OpenGL shadow mapping with deferred rendering, position transformation

I am using deferred rendering where i store the eye space position in a texture accordingly:
vertex:
gl_Position = vec4(vertex_position, 1.0);
geometry:
vertexOut.position = vec3(viewMatrix * modelMatrix * gl_in[i].gl_Position);
fragment:
positionOut = vec3(vertexIn.position);
Now, in the second pass (lighting pass) I am trying to sample my shadow map, using UV coordinates calculated from this vec4
vec4 lightSpacePos = lightProjectionMatrix * lightViewMatrix * lightModelMatrix * vec4(position, 1.0);
The position used is the same position stored and sampled from the position texture.
Do I need to transfrom the position with the inverse camera view matrix before doing this calculation? To bring it back to world space or how should I proceed?
Typically shadow mapping is done by comparing the window-space Z coordinate (this is what a depth texture stores) of your current fragment vs. your light. This must be done using a common reference orientation, so that involves re-projecting your current fragment's position from the perspective of your light.
You have the view-space position right now, which is relative to your current camera and not particularly useful. To do this effectively you want world-space position. You can get that if you transform the view-space position by the inverse view matrix.
Given world-space position, transform into clip-space from light's perspective:
// This will be in clip-space
vec4 lightSpacePos = lightProjectionMatrix * lightViewMatrix * vec4 (worldPos);
// Transform it into NDC-space by dividing by w
lightSpacePos /= lightSpacePos.w;
// Range is now [-1.0, 1.0], but you need [0.0, 1.0]
lightSpacePos = lightSpacePos * vec4 (0.5) + vec4 (0.5);
Assuming default depth range, lightSpacePos is now ready for use. xy contains the texture coordinates to sample from your shadow map and z contains the depth to use for comparison.
For a more thorough explanation, see the following answer.
Incidentally, you will want to eliminate your position texture from your G-Buffer to achieve reasonable performance. It is very easy to reconstruct world- or view-space position given only the depth and the projection and view matrices and the arithmetic involved is much quicker than an extra texture fetch. Storing an additional texture with adequate precision to represent position in 3D space will burn through tons of memory bandwidth each frame and is completely unnecessary.
This article from the OpenGL Wiki explains how to do this. You can take it one step farther and work back to world-space, which is more desirable than view-space. You may need to tweak your depth buffer a little bit to get adequate precision, but it will still be quicker than storing position separately.

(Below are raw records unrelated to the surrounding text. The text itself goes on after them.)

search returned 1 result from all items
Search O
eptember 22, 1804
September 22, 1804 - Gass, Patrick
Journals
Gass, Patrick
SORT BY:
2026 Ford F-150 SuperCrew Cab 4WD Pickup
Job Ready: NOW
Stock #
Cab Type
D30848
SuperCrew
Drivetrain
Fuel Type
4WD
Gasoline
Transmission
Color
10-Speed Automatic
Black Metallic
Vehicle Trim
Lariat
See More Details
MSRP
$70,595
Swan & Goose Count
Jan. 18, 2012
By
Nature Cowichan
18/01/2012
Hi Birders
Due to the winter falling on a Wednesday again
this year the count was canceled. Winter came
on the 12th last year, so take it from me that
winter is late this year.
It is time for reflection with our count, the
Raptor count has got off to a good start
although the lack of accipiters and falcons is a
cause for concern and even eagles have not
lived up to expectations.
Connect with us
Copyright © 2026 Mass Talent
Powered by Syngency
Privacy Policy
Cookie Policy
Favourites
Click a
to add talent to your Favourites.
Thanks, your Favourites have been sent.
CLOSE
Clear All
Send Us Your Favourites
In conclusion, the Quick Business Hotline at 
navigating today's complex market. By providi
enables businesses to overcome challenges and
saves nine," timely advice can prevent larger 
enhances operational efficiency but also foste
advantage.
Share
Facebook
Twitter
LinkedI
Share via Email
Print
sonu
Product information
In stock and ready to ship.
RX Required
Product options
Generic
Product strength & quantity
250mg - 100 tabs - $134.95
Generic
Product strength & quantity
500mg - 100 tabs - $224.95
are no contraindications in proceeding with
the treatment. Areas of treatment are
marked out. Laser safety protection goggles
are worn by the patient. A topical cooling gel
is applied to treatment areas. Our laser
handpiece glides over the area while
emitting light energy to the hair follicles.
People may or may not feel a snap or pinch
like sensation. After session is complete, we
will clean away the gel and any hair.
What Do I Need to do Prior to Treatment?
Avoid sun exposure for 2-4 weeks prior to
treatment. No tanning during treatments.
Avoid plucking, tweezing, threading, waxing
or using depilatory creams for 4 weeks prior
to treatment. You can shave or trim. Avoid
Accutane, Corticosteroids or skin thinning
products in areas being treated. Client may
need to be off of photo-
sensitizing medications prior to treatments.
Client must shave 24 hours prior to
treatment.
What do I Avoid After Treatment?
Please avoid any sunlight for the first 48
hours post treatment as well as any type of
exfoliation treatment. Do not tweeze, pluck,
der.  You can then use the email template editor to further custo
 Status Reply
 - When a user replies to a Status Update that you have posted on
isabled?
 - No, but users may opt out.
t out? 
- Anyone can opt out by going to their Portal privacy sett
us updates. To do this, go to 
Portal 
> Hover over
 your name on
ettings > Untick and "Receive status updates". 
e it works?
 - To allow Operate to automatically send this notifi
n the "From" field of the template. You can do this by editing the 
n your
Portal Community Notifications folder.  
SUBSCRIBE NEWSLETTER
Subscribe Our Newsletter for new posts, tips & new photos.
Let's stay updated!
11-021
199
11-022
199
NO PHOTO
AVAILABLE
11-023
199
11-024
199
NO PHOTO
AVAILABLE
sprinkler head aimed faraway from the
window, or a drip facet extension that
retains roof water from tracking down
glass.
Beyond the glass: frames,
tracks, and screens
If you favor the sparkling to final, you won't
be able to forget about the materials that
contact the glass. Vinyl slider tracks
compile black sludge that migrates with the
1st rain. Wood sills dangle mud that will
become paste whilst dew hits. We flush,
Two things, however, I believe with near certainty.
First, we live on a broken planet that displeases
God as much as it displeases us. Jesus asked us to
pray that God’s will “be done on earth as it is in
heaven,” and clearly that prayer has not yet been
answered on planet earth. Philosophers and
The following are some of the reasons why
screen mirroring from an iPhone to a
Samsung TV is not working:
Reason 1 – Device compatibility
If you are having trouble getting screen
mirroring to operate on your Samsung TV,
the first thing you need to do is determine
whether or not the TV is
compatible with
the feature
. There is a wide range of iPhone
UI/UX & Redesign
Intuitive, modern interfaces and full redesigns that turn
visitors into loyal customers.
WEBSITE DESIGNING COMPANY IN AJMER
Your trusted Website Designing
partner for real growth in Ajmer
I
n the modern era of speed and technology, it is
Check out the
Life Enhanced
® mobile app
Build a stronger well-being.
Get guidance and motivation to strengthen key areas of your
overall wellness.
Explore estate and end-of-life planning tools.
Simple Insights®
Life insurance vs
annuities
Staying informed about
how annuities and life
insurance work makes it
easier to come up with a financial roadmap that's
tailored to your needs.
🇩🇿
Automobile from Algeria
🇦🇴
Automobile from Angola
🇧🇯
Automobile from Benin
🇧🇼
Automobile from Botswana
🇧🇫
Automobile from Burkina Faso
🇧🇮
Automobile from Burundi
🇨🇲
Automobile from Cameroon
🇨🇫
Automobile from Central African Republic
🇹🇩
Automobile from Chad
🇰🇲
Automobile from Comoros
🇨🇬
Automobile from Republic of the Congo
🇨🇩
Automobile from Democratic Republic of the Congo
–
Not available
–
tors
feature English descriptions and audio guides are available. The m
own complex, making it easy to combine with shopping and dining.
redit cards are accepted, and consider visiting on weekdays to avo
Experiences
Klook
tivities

GLSL compute world coordinate from eye depth and screen position

I'm trying to recover WORLD position of a point knowing it's depth in EYE space, computed as follow (in a vertex shader) :
float depth = - uModelView * vec4( inPos , 1.0 ) ;
where inPos is a point in world space (Obviously, I don't want to recover this particular point, but a point where depth is expressed in that format).
And it's normalized screen position (between 0 and 1), computed as follow (in a fragment shader ) :
vec2 screen_pos = ( vec2( gl_FragCoord.xy ) - vec2( 0.5 ) ) / uScreenSize.xy ;
I can access to the following info :
uScreenSize : as it's name suggest, it's screen width and height
uCameraPos : camera position in WORLD space
and standard matrices :
uModelView : model view camera matrix
uModelViewProj : model view projection matrix
uProjMatrix : projection matrix
How can I compute position (X,Y,Z) of a point in WORLD space ? (not in EYE space)
I can't have access to other (I can't use near, far, left, right, ...) because projection matrix is not restricted to perspective or orthogonal.
Thanks in advance.
I get your question right, you have x and y as window space (and already converted to normalized device space [-1,1]), but z in eye space, and want to recosntruct the world space position.
I can't have access to other (I can't use near, far, left, right, ...)
because projection matrix is not restricted to perspective or
orthogonal.
Well, actually, there is not much besides an orthogonal or projective mapping which can be achieved by matrix multiplication in homogenous space. However, the projection matrix is sufficient, as long as it is invertible (In theory, a projection matrix could transform all points to a plane, line or a single point. In that case, some information is lost and it will never be able to reconstruct the original data. But that would be a very untypical case).
So what you can get from the projection matrix and your 2D position is actually a ray in eye space. And you can intersect this with the z=depth plane to get the point back.
So what you have to do is calculate the two points
vec4 p = inverse(uProjMatrix) * vec4 (ndc_x, ndc_y, -1, 1);
vec4 q = inverse(uProjMatrix) * vec4 (ndc_x, ndc_y, 1, 1);
which will mark two points on the ray in eye space. Do not forget to divide p and q by the respective w component to get the 3D coordinates. Now, you simply need to intersect this with your z=depth plane and get the eye space x and y. Finally, you can use the inverse of the uModelView matrix to project that point back to object space.
However, you said that you want world space. But that is impossible. You would need the view matrix to do that, but you have not listed that as a given. All you have is the compisition of the model and view matrix, and you need to know at least one of these to reconstruct the world space position. The cameraPosition is not enoguh. You also need the orientation.